The next step is to write the backup, dump or modded file using flashrom. This time we use the -w option and specify the input file:
jensd@deb10:~$ sudo flashrom --programmer ch341a_spi -w bios.bin -c "MX25L3273E" flashrom on Linux 4.19.0-13-amd64 (x86_64) flashrom is free software, get the source code at https://flashrom.org Using clock_gettime for delay loops (clk_id: 1, resolution: 1ns). Found Macronix flash chip "MX25L3273E" (4096 kB, SPI) on ch341a_spi. Reading old flash chip contents... done. Erasing and writing flash chip... Warning: Chip content is identical to the requested image. Erase/write done.

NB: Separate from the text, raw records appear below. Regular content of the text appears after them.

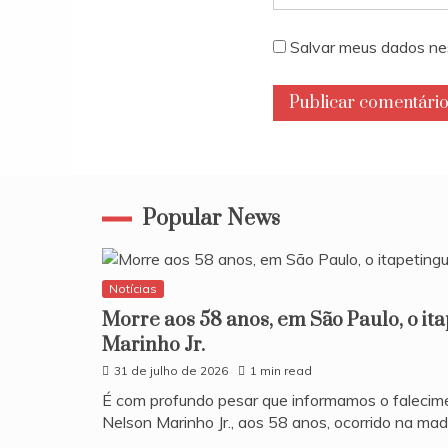
Salvar meus dados ne
Popular News
Notícias
Morre aos 58 anos, em São Paulo, o it
Marinho Jr.
31 de julho de 2026
1 min read
​É com profundo pesar que informamos o falecim
Nelson Marinho Jr., aos 58 anos, ocorrido na ma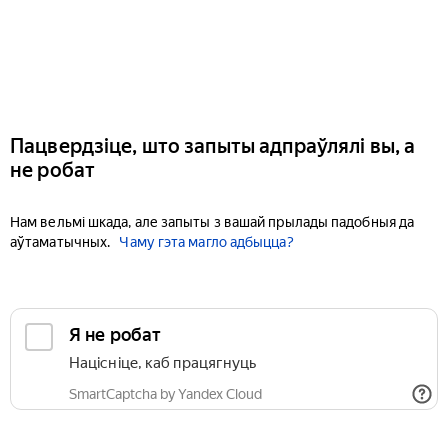
Пацвердзіце, што запыты адпраўлялі вы, а
не робат
Нам вельмі шкада, але запыты з вашай прылады падобныя да
аўтаматычных.
Чаму гэта магло адбыцца?
Я не робат
Націсніце, каб працягнуць
SmartCaptcha by Yandex Cloud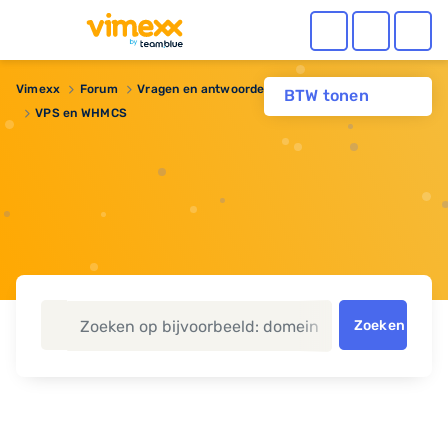
Vimexx
Forum
Vragen en antwoorden
Reseller hosting
BTW tonen
VPS en WHMCS
Zoeken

Optionally here as well is to read the contents again and to compare the MD5 checksum with the file we used as input (bios.bin).
In the example above, I wrote back the earlier backed up file, so flashrom was smart enough to detect this and give me a warning about it.
Hopefully this article can help some people that, just like I was, feel bad because their expensive piece of hardware completely stopped working just because the contents of one tiny IC got corrupted.